- Born: 9 May 1941 Ambalangoda, British Ceylon
- Died: 27 August 2018 (aged 77) Colombo, Sri Lanka
- Allegiance: Sri Lanka
- Branch: Sri Lanka Army
- Service years: 1963–1998 (35 years)
- Rank: General
- Unit: Sri Lanka Armoured Corps
- Commands: Commander of the Army Overall Operational Commander
- Conflicts: Sri Lankan Civil War
- Awards: Weera Wickrama Vibhushanaya; Rana Wickrama Padakkama; Rana Sura Padakkama; Vishista Seva Vibhushanaya; Uttama Seva Padakkama;

= Rohan Daluwatte =

Sri Lankan army officer

General Rohan De Silva Daluwatte, WWV, RWP, RSP, VSV, USP (9 May 1941 – 27 August 2018) was a senior officer of the Sri Lanka Army. He served as Commander of the Sri Lanka Army and Chief of the Defence Staff. Following his retirement from the army, he served as Sri Lankan Ambassador to Brazil among other appointments.

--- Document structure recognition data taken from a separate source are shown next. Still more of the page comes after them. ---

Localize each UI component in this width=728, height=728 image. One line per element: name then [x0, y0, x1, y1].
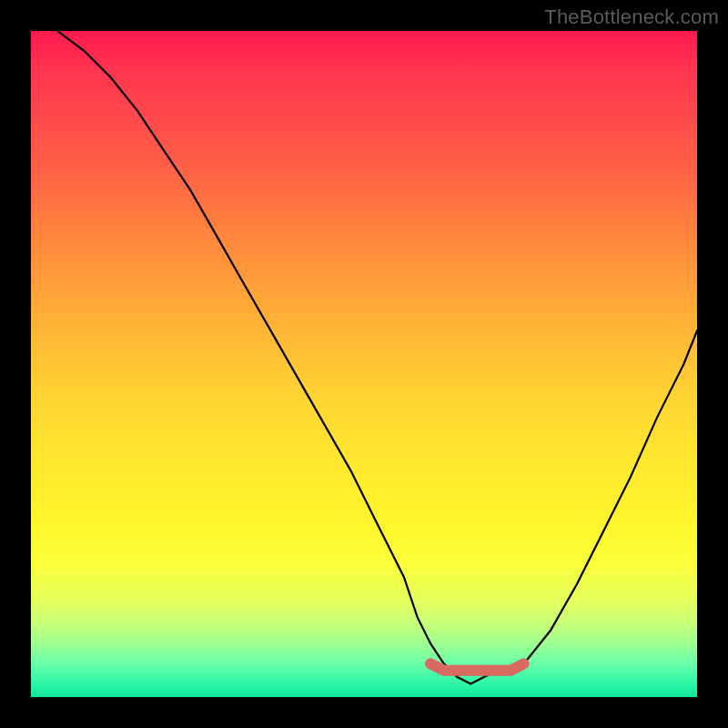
optimal-marker-path [430, 663, 524, 670]
chart-svg [31, 31, 697, 697]
bottleneck-curve-path [31, 31, 697, 683]
attribution-text: TheBottleneck.com [544, 5, 719, 29]
chart-plot-area [31, 31, 697, 697]
optimal-marker-dot [425, 658, 436, 669]
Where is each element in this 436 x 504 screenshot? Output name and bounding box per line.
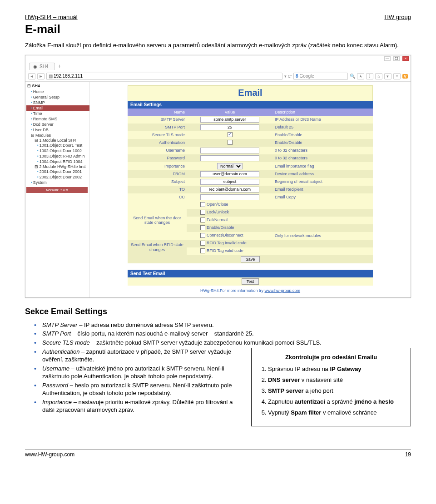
input-smtp-server[interactable] — [200, 117, 259, 123]
page-icon: ▪ — [31, 106, 32, 110]
tree-item-user-db[interactable]: ▪ User DB — [26, 127, 89, 133]
checklist-item: Vypnutý Spam filter v emailové schránce — [268, 409, 403, 417]
input-smtp-port[interactable] — [200, 124, 259, 130]
tree-root[interactable]: ⊟ SH4 — [26, 83, 89, 89]
globe-icon: ◉ — [33, 64, 37, 69]
close-icon[interactable]: × — [402, 56, 409, 61]
input-from[interactable] — [200, 171, 259, 177]
tree-subitem[interactable]: ▪ 1003.Object RFID Admin — [26, 153, 89, 159]
save-button[interactable]: Save — [241, 256, 260, 262]
test-button[interactable]: Test — [242, 278, 259, 285]
col-desc: Description — [273, 109, 373, 116]
row-name: CC — [128, 193, 187, 201]
check-label: Lock/Unlock — [207, 210, 229, 214]
tree-subitem[interactable]: ▪ 1002.Object Door 1002 — [26, 148, 89, 153]
extension-badge[interactable]: V — [402, 74, 408, 79]
row-name: FROM — [128, 170, 187, 178]
check-label: Fail/Normal — [207, 217, 228, 222]
checkbox-secure-tls-mode[interactable] — [228, 132, 233, 137]
select-importance[interactable]: Normal — [217, 163, 243, 169]
check-label: RFID Tag valid code — [207, 248, 243, 253]
row-name: TO — [128, 186, 187, 193]
browser-tab[interactable]: ◉ SH4 — [29, 63, 55, 70]
checkbox-rfid-tag-valid-code[interactable] — [200, 248, 205, 253]
checkbox-open-close[interactable] — [200, 202, 205, 207]
bullet-item: SMTP Port – číslo portu, na kterém naslo… — [42, 330, 411, 338]
checkbox-connect-disconnect[interactable] — [200, 233, 205, 238]
input-cc[interactable] — [200, 194, 259, 200]
settings-table: Name Value Description SMTP ServerIP Add… — [128, 109, 373, 263]
tree-module-1[interactable]: ⊟ 1.Module Local SH4 — [26, 138, 89, 143]
row-name: SMTP Server — [128, 116, 187, 124]
minimize-icon[interactable]: — — [384, 56, 391, 61]
content-title: Email — [128, 85, 373, 101]
input-subject[interactable] — [200, 179, 259, 185]
tree-item-remote-sms[interactable]: ▪ Remote SMS — [26, 116, 89, 122]
checkbox-lock-unlock[interactable] — [200, 210, 205, 215]
forward-icon[interactable]: ► — [37, 73, 45, 79]
checkbox-enable-disable[interactable] — [200, 225, 205, 230]
check-label: Connect/Disconnect — [207, 233, 243, 237]
home-icon[interactable]: ⌂ — [375, 73, 382, 79]
tree-module-2[interactable]: ⊟ 2.Module HWg-SH4e first — [26, 164, 89, 169]
check-box: Zkontrolujte pro odeslání Emailu Správno… — [251, 348, 411, 427]
checklist-item: Správnou IP adresu na IP Gateway — [268, 365, 403, 373]
page-heading: E-mail — [25, 22, 411, 36]
star-icon[interactable]: ★ — [357, 73, 364, 79]
maximize-icon[interactable]: ▢ — [393, 56, 400, 61]
tree-item-time[interactable]: ▪ Time — [26, 111, 89, 116]
check-label: Open/Close — [207, 202, 228, 207]
page-icon: ▪ — [31, 95, 32, 99]
row-name: Secure TLS mode — [128, 131, 187, 139]
search-engine-icon: 8 — [296, 74, 298, 79]
checkbox-authentication[interactable] — [228, 140, 233, 145]
nav-tree: ⊟ SH4 ▪ Home▪ General Setup▪ SNMP▪ Email… — [25, 82, 90, 297]
search-icon[interactable]: 🔍 — [350, 74, 355, 79]
url-text: 192.168.2.111 — [54, 74, 83, 79]
page-icon: ▪ — [31, 100, 32, 104]
checkbox-fail-normal[interactable] — [200, 217, 205, 222]
footer-left: www.HW-group.com — [25, 451, 74, 458]
download-icon[interactable]: ⇩ — [366, 73, 373, 79]
version-label: Version: 1.0.5 — [26, 187, 88, 193]
footer-link[interactable]: www.hw-group.com — [265, 288, 301, 293]
menu-icon[interactable]: ≡ — [393, 73, 401, 79]
page-icon: ▦ — [49, 74, 53, 79]
tree-item-snmp[interactable]: ▪ SNMP — [26, 100, 89, 105]
page-icon: ▪ — [31, 89, 32, 94]
row-desc: IP Address or DNS Name — [273, 116, 373, 124]
checklist-item: DNS server v nastavení sítě — [268, 376, 403, 384]
settings-header: Email Settings — [128, 101, 373, 109]
tree-modules[interactable]: ⊟ Modules — [26, 133, 89, 138]
tree-subitem[interactable]: ▪ 2002.Object Door 2002 — [26, 174, 89, 180]
tree-subitem[interactable]: ▪ 1004.Object RFID 1004 — [26, 159, 89, 164]
tree-system[interactable]: ▪ System — [26, 180, 89, 185]
footer-right: 19 — [405, 451, 411, 458]
new-tab-button[interactable]: + — [58, 63, 61, 69]
tree-item-home[interactable]: ▪ Home — [26, 89, 89, 94]
row-desc: Enable/Disable — [273, 131, 373, 139]
input-to[interactable] — [200, 187, 259, 193]
tree-subitem[interactable]: ▪ 2001.Object Door 2001 — [26, 169, 89, 174]
bullet-item: Authentication – zapnutí autorizace v př… — [42, 348, 241, 364]
tree-item-general-setup[interactable]: ▪ General Setup — [26, 94, 89, 100]
search-box[interactable]: 8 Google — [293, 73, 348, 80]
row-desc: Email Recipient — [273, 186, 373, 193]
checkbox-rfid-tag-invalid-code[interactable] — [200, 241, 205, 246]
tree-item-dcd-server[interactable]: ▪ Dcd Server — [26, 122, 89, 127]
input-username[interactable] — [200, 148, 259, 153]
row-desc: 0 to 32 characters — [273, 147, 373, 154]
input-password[interactable] — [200, 155, 259, 161]
tree-subitem[interactable]: ▪ 1001.Object Door1 Test — [26, 143, 89, 148]
back-icon[interactable]: ◄ — [28, 73, 35, 79]
tree-item-email[interactable]: ▪ Email — [26, 105, 89, 111]
search-placeholder: Google — [300, 74, 314, 79]
bullet-item: Password – heslo pro autorizaci k SMTP s… — [42, 381, 241, 397]
door-group-label: Send Email when the door state changes — [128, 201, 187, 240]
row-desc: Beginning of email subject — [273, 178, 373, 186]
row-name: SMTP Port — [128, 124, 187, 131]
col-name: Name — [128, 109, 187, 116]
url-bar[interactable]: ▦ 192.168.2.111 — [46, 73, 282, 80]
page-icon: ▪ — [31, 128, 32, 132]
marker-icon[interactable]: ▾ — [384, 73, 391, 79]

The major achievement during his tenure as Army Chief of Staff was the capture of the Jaffna peninsula during Operation Riviresa, under his command as Joint Operations Commander. As Commander of the Army, he oversaw large scale operations against Liberation Tigers of Tamil Eelam (LTTE), Operation Jayasikurui, Operation Sath Jaya and Operation Thrivida Pahara with mixed success.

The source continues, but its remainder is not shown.